Childhood Cancer at a Glance

Childhood Cancer Facts

  • Pediatric cancer is the leading cause of death by disease for children under the age of 18, killing more kids than asthma, diabetes, cystic fibrosis and AIDS combined.
  • Each school day, enough children are diagnosed with childhood cancer to empty two classrooms.
  • The number of children diagnosed with cancer in the U.S. each year puts more potential years of life at risk than any single type of adult cancer.
  • Childhood Cancers are cancers that primarily affect children, teens, and young adults. When cancer strikes children and young adults it affects them differently than it would an adult.
  • The average length of treatment from diagnosis to either cure or remission is about 3 years.
  • Some treatments can last approximately 2 1/2 years.
  • An average treatment cost can be approximately half a million dollars per child.
  • Cancer in childhood occurs regularly, randomly, and spares no ethnic group, socioeconomic class, or geographic region.
  • Among ethnic groups, white children are most likely to develop cancer.
  • Childhood cancer is not a single disease, but rather many different types that fall into 12 major categories.

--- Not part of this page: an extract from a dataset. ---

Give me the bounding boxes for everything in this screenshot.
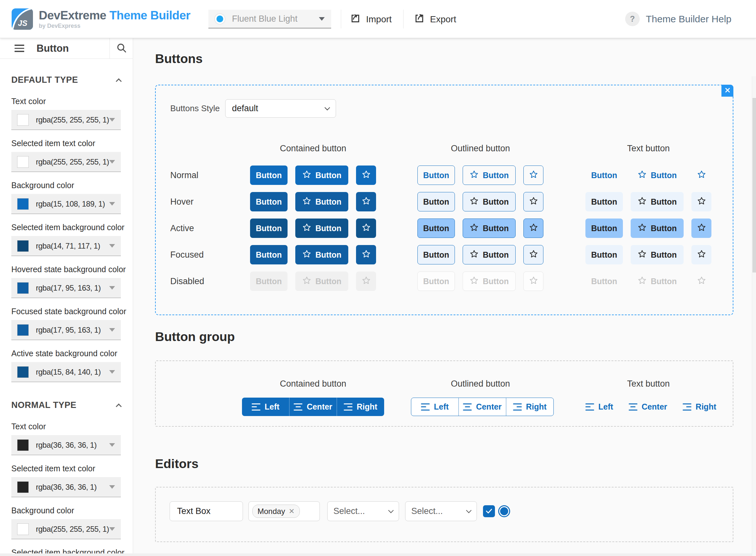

Common adult cancers are extremely rare in children, yet many cancers are almost exclusively found in children.
  • Among the 12 major types of childhood cancers, leukemias (blood cell cancers) and cancers of the brain and central nervous system account for more than half of the new cases.
  • Children are out of school for lengthy periods, missing both their education and friends. For many cancers, treatments can affect how children learn in the short or long-term.
  • The cause of most childhood cancers are unknown and at present, cannot be prevented.
  • While everyone associates the color pink with breast cancer, not everyone knows that every type of cancer is assigned a color. People use these colors to make bracelets, ribbons, and many other things that can be sold to benefit an organization. Childhood Cancer is assigned the color GOLD because children are more precious than gold.

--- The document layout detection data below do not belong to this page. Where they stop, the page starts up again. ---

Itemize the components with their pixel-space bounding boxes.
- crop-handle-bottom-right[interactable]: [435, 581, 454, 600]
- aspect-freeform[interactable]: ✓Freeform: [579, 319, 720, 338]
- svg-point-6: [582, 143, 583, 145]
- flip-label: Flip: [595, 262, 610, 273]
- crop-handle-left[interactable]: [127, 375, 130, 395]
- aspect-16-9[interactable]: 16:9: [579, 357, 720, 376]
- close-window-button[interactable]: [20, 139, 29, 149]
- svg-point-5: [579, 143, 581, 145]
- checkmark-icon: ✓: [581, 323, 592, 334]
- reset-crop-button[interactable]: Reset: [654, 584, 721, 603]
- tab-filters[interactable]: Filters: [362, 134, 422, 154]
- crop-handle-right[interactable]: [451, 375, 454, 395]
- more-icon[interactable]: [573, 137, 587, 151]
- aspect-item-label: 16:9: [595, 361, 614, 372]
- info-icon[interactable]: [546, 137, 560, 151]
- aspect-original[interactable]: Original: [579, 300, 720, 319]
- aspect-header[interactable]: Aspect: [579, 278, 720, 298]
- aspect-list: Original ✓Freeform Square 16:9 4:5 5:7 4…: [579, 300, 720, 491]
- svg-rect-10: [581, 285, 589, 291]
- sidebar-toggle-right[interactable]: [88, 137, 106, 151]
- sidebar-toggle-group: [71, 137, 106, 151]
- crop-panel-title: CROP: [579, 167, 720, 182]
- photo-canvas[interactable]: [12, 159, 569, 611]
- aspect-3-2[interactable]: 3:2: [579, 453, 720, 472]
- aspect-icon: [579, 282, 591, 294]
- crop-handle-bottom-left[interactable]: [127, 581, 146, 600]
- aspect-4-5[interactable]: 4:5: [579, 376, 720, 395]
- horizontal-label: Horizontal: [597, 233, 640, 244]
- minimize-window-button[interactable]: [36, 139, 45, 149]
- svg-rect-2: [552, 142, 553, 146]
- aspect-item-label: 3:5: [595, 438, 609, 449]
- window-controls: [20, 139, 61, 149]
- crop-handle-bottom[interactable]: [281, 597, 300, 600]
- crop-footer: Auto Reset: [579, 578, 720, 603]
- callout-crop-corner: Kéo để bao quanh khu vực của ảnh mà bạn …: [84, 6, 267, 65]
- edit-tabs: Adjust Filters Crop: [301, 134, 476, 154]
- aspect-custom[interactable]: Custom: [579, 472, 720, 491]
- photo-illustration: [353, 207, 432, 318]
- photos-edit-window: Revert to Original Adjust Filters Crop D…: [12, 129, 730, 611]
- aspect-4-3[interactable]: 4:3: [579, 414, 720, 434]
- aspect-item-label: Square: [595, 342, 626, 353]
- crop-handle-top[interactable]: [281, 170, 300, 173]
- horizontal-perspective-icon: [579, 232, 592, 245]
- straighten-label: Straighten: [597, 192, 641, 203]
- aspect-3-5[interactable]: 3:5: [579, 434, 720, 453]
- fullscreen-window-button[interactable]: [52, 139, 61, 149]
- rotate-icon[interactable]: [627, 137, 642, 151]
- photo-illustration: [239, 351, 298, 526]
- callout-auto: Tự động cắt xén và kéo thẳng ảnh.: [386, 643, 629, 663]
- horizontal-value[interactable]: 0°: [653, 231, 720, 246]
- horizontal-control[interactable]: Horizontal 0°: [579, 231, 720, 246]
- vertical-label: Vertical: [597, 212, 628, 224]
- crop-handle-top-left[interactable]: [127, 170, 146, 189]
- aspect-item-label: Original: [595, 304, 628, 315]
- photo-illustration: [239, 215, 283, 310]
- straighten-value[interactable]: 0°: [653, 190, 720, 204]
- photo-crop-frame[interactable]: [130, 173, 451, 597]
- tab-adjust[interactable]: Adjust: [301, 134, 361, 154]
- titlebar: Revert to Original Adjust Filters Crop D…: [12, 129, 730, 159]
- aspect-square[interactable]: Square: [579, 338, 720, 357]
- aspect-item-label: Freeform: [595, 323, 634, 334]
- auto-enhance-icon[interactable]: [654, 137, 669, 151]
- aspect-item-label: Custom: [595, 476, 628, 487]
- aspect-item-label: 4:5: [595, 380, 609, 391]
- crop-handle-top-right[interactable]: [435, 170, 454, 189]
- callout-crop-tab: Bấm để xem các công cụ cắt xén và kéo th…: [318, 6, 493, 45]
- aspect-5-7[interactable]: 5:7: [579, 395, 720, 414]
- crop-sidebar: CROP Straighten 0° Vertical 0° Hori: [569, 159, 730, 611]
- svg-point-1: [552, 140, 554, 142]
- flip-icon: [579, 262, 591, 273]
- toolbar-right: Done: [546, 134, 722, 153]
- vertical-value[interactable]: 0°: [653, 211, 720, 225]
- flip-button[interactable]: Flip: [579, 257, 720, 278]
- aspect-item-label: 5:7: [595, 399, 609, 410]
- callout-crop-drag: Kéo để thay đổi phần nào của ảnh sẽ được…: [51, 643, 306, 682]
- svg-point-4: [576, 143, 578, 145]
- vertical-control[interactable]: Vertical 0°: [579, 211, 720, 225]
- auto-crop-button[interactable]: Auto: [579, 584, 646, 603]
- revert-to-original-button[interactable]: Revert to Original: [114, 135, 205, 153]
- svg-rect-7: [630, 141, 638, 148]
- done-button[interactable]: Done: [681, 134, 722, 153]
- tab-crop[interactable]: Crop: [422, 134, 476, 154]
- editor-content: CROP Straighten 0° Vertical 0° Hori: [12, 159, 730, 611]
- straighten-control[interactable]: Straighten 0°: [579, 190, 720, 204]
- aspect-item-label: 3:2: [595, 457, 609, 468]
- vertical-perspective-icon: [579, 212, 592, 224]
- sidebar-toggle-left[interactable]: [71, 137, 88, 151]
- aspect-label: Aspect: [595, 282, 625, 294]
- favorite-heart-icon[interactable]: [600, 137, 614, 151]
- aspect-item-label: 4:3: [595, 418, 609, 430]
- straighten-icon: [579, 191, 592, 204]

  • Childhood cancers are mostly those of the white blood cells (leukemia's), brain, bone, the lymphatic system and tumors of the muscles, kidneys and nervous system. Each of these behaves differently.
  • Cancers in very young children are highly aggressive and behave unlike malignant disease seen at other times of life.
  • The median age for childhood cancer is six.
  • Children frequently have a more advanced stage of cancer when they are first diagnosed.
  • 80% of children show that cancer has spread to distant sites in the body when the disease is first diagnosed.

Current Treatment Options

A child with cancer must be diagnosed precisely and treated by clinical and laboratory scientists who have expertise in the management of children with cancer.

Advances in treatment have been made in some childhood cancers; however, many cancer types offer very aggressive treatments with lower survival rates.

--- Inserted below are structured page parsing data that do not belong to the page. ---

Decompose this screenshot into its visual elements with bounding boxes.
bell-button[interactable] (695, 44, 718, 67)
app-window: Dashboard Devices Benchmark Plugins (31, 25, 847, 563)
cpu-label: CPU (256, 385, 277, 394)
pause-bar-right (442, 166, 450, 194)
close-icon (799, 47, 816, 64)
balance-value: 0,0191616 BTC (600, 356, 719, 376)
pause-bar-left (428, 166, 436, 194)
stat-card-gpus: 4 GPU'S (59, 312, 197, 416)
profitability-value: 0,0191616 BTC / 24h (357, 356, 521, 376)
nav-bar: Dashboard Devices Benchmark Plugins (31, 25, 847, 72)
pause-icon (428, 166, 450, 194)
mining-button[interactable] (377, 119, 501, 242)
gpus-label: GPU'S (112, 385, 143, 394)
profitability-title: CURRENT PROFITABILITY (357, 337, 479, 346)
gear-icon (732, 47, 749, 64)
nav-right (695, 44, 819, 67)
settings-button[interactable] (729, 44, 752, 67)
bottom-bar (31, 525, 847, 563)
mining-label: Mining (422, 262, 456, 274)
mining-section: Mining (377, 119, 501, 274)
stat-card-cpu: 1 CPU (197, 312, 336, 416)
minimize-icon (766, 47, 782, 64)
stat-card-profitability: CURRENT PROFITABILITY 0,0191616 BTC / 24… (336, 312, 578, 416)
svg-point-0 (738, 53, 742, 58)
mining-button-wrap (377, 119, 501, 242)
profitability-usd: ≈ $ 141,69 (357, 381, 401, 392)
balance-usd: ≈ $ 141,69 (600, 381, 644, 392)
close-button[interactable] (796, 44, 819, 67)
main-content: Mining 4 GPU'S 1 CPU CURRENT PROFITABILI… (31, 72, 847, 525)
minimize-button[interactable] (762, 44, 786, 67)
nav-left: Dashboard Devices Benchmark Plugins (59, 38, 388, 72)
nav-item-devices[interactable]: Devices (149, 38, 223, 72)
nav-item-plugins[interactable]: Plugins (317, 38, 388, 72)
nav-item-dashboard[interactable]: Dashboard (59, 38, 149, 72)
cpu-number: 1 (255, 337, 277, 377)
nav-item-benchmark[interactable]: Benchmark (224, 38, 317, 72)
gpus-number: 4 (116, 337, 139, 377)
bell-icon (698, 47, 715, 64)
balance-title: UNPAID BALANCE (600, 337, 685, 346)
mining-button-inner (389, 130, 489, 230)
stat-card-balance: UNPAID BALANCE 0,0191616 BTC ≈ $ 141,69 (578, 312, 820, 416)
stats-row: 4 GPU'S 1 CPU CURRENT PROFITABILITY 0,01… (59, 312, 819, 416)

Many treatments include: several rounds of chemotherapy, tumor removal, radiation therapy, bone-marrow-transplantation, and various clinical procedures.


Childhood Cancer Detection

Attempts to detect childhood cancers at an earlier stage, when the disease would react more favorably to treatment, have largely failed. Young patients often have a more advanced stage of cancer when first diagnosed.

Signs and Symptoms

C ontinued, unexplained weight loss
H eadaches, often with early morning vomiting
I ncreased swelling or persistent pain in bones, joints, back, or legs
L ump or mass, especially in the abdomen, neck, chest, pelvis, or armpits
D evelopment of excessive bruising, bleeding, or rash
C onstant infections
A whitish color behind the pupil
N ausea which persists or vomiting without nausea
C onstant tiredness or noticeable paleness
E ye or vision changes which occur suddenly and persist
R ecurrent or persistent fevers of unknown origin


Largely unknown. Currently, there are no established guidelines for childhood cancer prevention.